Dividend Reinvestment and Bonus Security Plans

Mirrabooka continues to offer shareholders the option to participate in its Dividend Reinvestment Plan (DRP) and Bonus Security Plan (BSP). Both plans allow shareholders to reinvest their dividends into new shares without any discount applied to the issue price. The DRP price will be calculated based on the average selling price of shares traded on the ASX and Cboe over the five trading days following the ex-dividend date.

The deadline for shareholders to lodge their election notices for participation in either plan is 28 January 2025 at 5:00 pm. If shareholders do not make an election, the default option is to receive the dividend in cash.

Tax Implications and Distribution Composition

The entire dividend is fully franked, reflecting Mirrabooka’s ability to distribute profits with attached franking credits. Notably, the dividend is sourced from taxable capital gains, with a pre-tax attributable gain of 6.43 cents per share classified as a LIC capital gain. This structure may provide shareholders with tax deductions when filing their returns.

Mirrabooka’s transparent disclosure of the dividend’s tax components aligns with its commitment to providing clarity for investors, particularly those seeking to optimise their tax positions.

Outlook and Market Context

This dividend announcement signals Mirrabooka’s steady income generation and distribution capability amid a complex investment environment. The fully franked nature of the dividend is likely to appeal to income-focused investors, especially those in higher tax brackets who benefit from franking credits.

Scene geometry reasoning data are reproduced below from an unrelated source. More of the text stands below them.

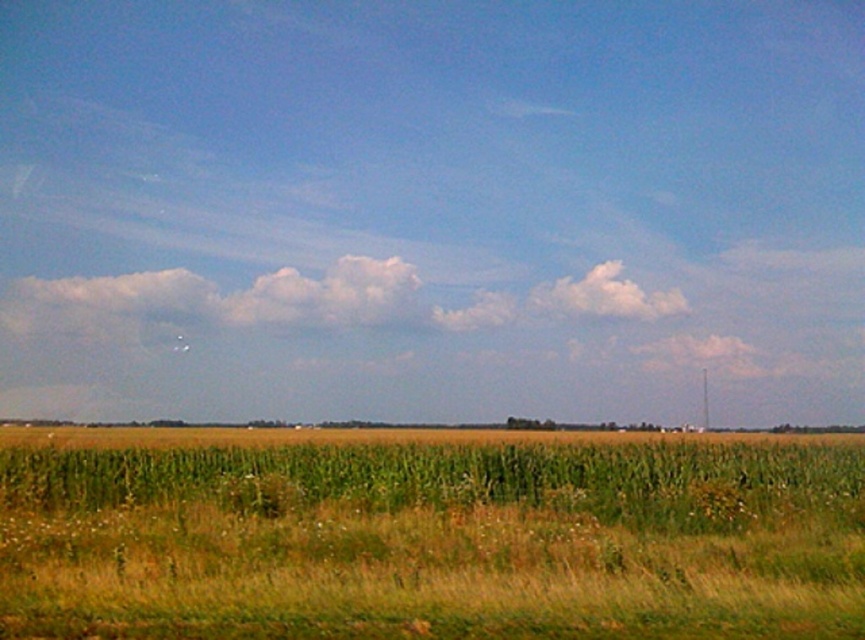 In the scene shown: You are a farmer planning to plant a new crop. You observe the green grassy wheat field at center and the white fluffy cloud at center. Which of these two has a greater width in the image?

The green grassy wheat field at center has a greater width than the white fluffy cloud at center.

You are a farmer standing at the point marked by point (428, 536). You want to check the health of your crops. Which direction should you walk to reach the green grassy wheat field at center?

The point (428, 536) already marks the green grassy wheat field at center, so you are already there. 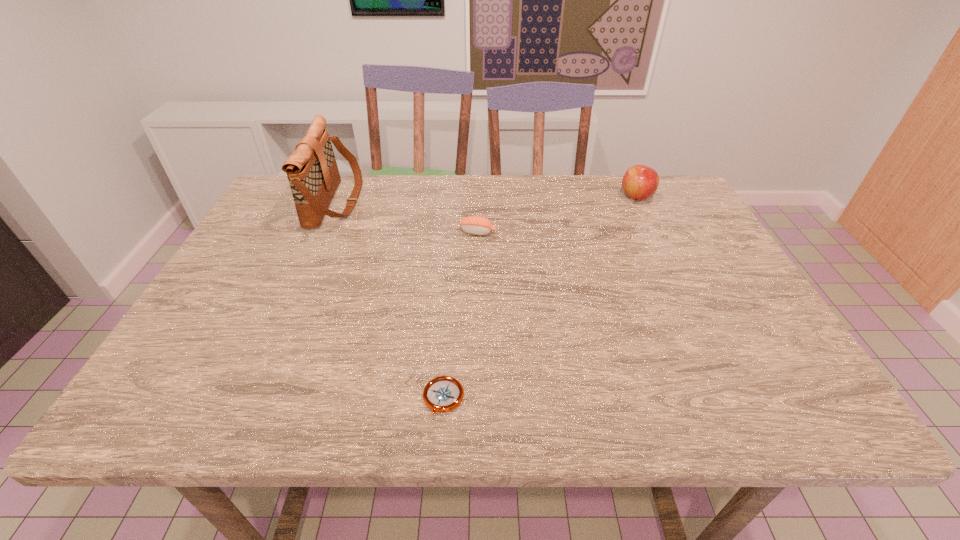 In order to click on free space that satisfies the following two spatial constraints: 1. on the front-facing side of the shoulder bag; 2. on the right side of the sushi in this screenshot , I will do `click(323, 232)`.

Locate an element on the screen. vacant position in the image that satisfies the following two spatial constraints: 1. on the front-facing side of the tallest object; 2. on the back side of the compass is located at coordinates pos(249,399).

Identify the location of vacant area that satisfies the following two spatial constraints: 1. on the front-facing side of the tallest object; 2. on the back side of the third tallest object. (323, 232).

Where is `free spot that satisfies the following two spatial constraints: 1. on the back side of the second shortest object; 2. on the left side of the compass`? free spot that satisfies the following two spatial constraints: 1. on the back side of the second shortest object; 2. on the left side of the compass is located at coordinates (455, 232).

This screenshot has width=960, height=540. Find the location of `free location that satisfies the following two spatial constraints: 1. on the front-facing side of the shoulder bag; 2. on the right side of the sushi`. free location that satisfies the following two spatial constraints: 1. on the front-facing side of the shoulder bag; 2. on the right side of the sushi is located at coordinates (323, 232).

In order to click on vacant region that satisfies the following two spatial constraints: 1. on the front-facing side of the compass; 2. on the right side of the shoulder bag in this screenshot , I will do `click(249, 399)`.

As Mirrabooka navigates the evolving market conditions, the continuation of its DRP and BSP without discounts suggests confidence in the underlying value of its shares and a preference to maintain shareholder equity without dilution pressures.

Bottom Line?

Mirrabooka’s fully franked dividend and shareholder-friendly reinvestment options underscore its commitment to delivering consistent income and tax-efficient returns.

Questions in the middle?

  • How will Mirrabooka’s investment portfolio performance influence future dividend sustainability?
  • What is the anticipated shareholder uptake of the DRP and BSP given the absence of discounts?
  • Could changes in tax legislation impact the attractiveness of Mirrabooka’s LIC capital gain distributions?